● WORK TO BE COMPLETED
The word "story" marks the lines to copy; find all of them in the entries below.

Extracted page text data:
%%

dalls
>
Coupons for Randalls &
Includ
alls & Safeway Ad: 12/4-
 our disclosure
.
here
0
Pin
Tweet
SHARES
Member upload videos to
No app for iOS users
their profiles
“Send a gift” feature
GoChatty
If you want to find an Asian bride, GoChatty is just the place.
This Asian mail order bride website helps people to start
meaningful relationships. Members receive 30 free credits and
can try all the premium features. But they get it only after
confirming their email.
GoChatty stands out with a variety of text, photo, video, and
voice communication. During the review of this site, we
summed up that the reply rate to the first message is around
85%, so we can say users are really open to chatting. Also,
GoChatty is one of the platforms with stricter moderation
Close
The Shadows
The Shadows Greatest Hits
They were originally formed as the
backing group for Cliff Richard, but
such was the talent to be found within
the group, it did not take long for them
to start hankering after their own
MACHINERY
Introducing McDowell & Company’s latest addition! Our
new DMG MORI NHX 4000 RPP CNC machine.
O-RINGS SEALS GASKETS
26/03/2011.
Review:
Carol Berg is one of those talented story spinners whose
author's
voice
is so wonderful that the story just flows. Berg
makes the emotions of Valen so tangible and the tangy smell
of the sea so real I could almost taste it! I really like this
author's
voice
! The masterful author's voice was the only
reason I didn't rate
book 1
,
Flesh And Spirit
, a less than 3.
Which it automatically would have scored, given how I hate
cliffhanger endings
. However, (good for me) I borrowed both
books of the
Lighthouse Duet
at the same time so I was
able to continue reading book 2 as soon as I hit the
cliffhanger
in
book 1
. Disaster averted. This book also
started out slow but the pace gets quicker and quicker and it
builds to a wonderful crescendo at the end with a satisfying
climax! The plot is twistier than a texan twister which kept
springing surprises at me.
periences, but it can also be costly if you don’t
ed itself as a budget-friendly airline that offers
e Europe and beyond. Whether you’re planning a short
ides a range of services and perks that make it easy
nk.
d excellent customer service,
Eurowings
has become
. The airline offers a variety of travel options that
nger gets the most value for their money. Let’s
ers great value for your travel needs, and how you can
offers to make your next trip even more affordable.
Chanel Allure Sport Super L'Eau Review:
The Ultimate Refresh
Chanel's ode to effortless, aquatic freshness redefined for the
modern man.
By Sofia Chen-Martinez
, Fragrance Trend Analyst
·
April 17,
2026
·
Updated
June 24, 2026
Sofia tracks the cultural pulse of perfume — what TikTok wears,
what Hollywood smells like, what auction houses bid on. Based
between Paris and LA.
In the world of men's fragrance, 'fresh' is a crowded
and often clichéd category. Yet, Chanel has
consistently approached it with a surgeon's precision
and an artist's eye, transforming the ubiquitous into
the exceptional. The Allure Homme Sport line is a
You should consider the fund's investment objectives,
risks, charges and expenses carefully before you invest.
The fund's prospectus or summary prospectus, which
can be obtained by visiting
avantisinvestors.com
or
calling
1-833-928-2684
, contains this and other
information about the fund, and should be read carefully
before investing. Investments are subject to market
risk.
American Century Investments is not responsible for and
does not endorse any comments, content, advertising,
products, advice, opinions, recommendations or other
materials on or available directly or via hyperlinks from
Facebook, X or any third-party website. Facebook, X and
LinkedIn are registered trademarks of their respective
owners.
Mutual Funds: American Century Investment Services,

%%

● RESULT FOR THIS EXERCISE
Carol Berg is one of those talented story spinners whose
is so wonderful that the story just flows. Berg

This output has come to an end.